Global oil markets experienced a significant downturn on Tuesday, with prices dropping by approximately 11 percent after U.S. President Donald Trump expressed optimism that the ongoing conflict in the Middle East could soon come to an end. This development helped alleviate concerns about extended interruptions to oil supplies, which had previously driven prices to their highest levels in nearly two years.
By mid-afternoon GMT, the international benchmark Brent crude had declined sharply by $10.45, or 10.6 percent, settling at $88.51 per barrel. Similarly, U.S. West Texas Intermediate crude saw a steep fall of $10.61, equivalent to 11.2 percent, reaching $84.16 per barrel. These declines marked a dramatic reversal from the previous day, when oil prices surged above $119 per barrel amid fears that the conflict involving Iran could severely disrupt global energy supplies.

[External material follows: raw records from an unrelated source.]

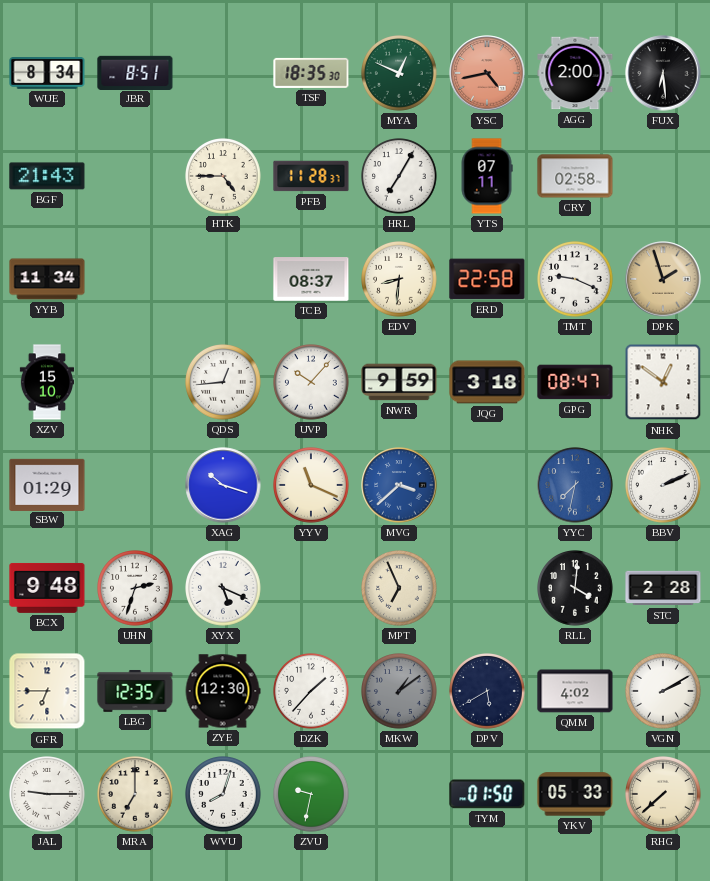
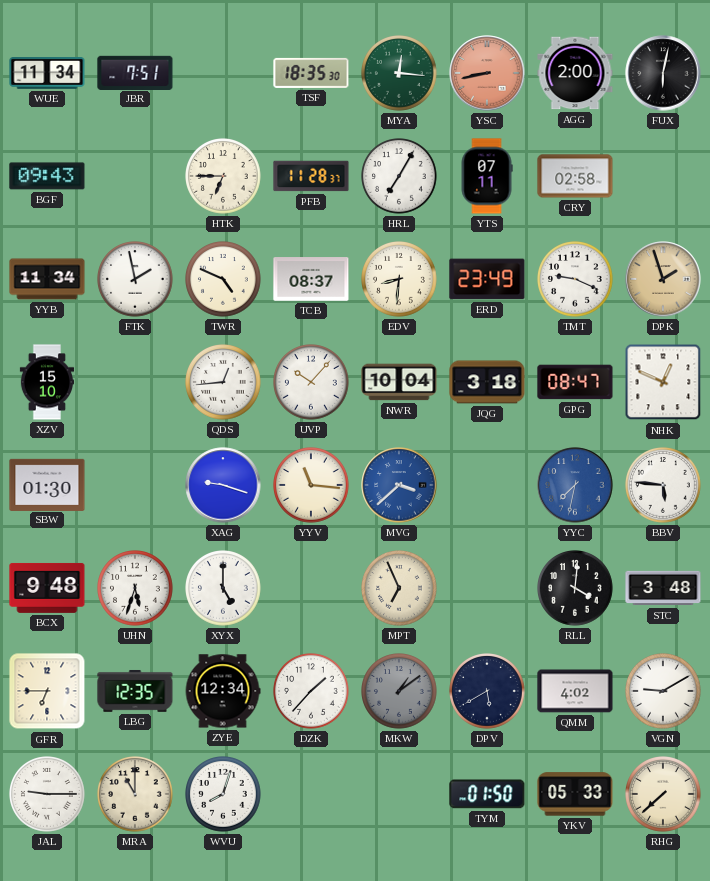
WUE: 8:34 -> 11:34
JBR: 8:51 -> 7:51
MYA: 12:49 -> 12:16
YSC: 4:43 -> 8:43
FUX: 6:29 -> 6:02
BGF: 21:43 -> 09:43
HTK: 4:45 -> 6:45
FTK: none -> 1:58
TWR: none -> 4:49
ERD: 22:58 -> 23:49
NWR: 9:59 -> 10:04
NHK: 12:51 -> 12:49
SBW: 01:29 -> 01:30
XAG: 10:18 -> 9:18
YYV: 11:19 -> 11:16
BBV: 2:11 -> 5:46
UHN: 2:33 -> 5:33
XYX: 5:19 -> 5:00
STC: 2:28 -> 3:48
ZYE: 12:30 -> 12:34
VGN: 2:10 -> 9:10
MRA: 7:00 -> 11:00
ZVU: 9:32 -> none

The sudden easing in prices followed a phone conversation between President Trump and Russian President Vladimir Putin, during which they discussed potential proposals aimed at bringing a swift resolution to the hostilities. This diplomatic engagement, highlighted by a Kremlin official, appeared to reassure investors and traders who had been bracing for prolonged instability in the region.
In an interview with CBS News, President Trump described the military campaign against Iran as “very complete,” noting that it was progressing much faster than his initial estimate of four to five weeks. His remarks played a crucial role in calming jittery markets after Monday’s sharp price spike. Energy sector experts observed that the market had likely overreacted to the initial news, both on the upside and the subsequent correction.
Suvro Sarkar, who leads the energy sector team at DBS Bank, commented that Trump’s statements about a potentially short-lived conflict helped soothe market nerves. However, he also cautioned that the recent price swings reflected an overcorrection in both directions, suggesting that volatility might continue in the near term.
Despite the hopeful tone, analysts warned that even if the conflict concludes soon, restoring disrupted oil production would not be instantaneous. Simon Flowers, chairman and chief analyst at Wood Mackenzie, emphasized that reactivating oil wells that have been shut down for extended periods could take several weeks or longer, indicating that supply chain normalization might lag behind diplomatic progress.
Meanwhile, tensions remain high as Iran’s Islamic Revolutionary Guard Corps issued a stern warning, declaring that Tehran would block any oil exports from the region if attacks by the United States and Israel persist. This statement, broadcast by Iranian state media, underscores the fragile nature of the situation and the potential for further escalation.
On the diplomatic front, the United States is reportedly considering measures to stabilize oil markets, including the possibility of easing sanctions on Russian oil exports and releasing emergency crude reserves. These steps aim to increase supply and counterbalance any disruptions caused by geopolitical tensions.
Energy analysts at Phillip Nova highlighted that discussions around lifting restrictions on Russian oil, combined with expectations of de-escalation in the Middle East, suggest that global oil supplies are likely to remain steady in the foreseeable future. However, energy ministers from the Group of Seven (G7) countries have so far refrained from making any formal announcements regarding the release of strategic reserves, indicating a cautious approach amid ongoing uncertainties.
Adding to the supply concerns, Saudi Arabia’s national oil company, Saudi Aramco, issued a warning about the potential catastrophic impact of continued disruptions to shipping lanes in the Strait of Hormuz. This narrow but vital passage is critical for global oil transportation, and any prolonged blockage could have severe consequences for energy markets worldwide.
JPMorgan analysts echoed these concerns, noting that oil prices will remain highly sensitive until safe navigation through the Strait of Hormuz is guaranteed. They warned that potential losses in oil exports could reach as high as 12 million barrels per day over the next two weeks if tensions persist, which would significantly strain global supply chains.
Compounding these challenges, Abu Dhabi’s state-owned Abu Dhabi National Oil Company temporarily shut down its Ruwais refinery following a fire triggered by a drone strike at the facility. This incident further highlights the vulnerability of energy infrastructure in the region amid ongoing hostilities.
Despite the recent price volatility, investment bank Goldman Sachs maintained its forecast for Brent crude at $66 per barrel and West Texas Intermediate at $62 per barrel for the fourth quarter. The bank cited the unpredictable geopolitical landscape as a key factor influencing its cautious outlook, underscoring the complex interplay between market fundamentals and international relations.
As the situation continues to evolve, market participants remain watchful for any signs of lasting peace or further escalation that could dramatically influence global oil supply and prices in the coming weeks.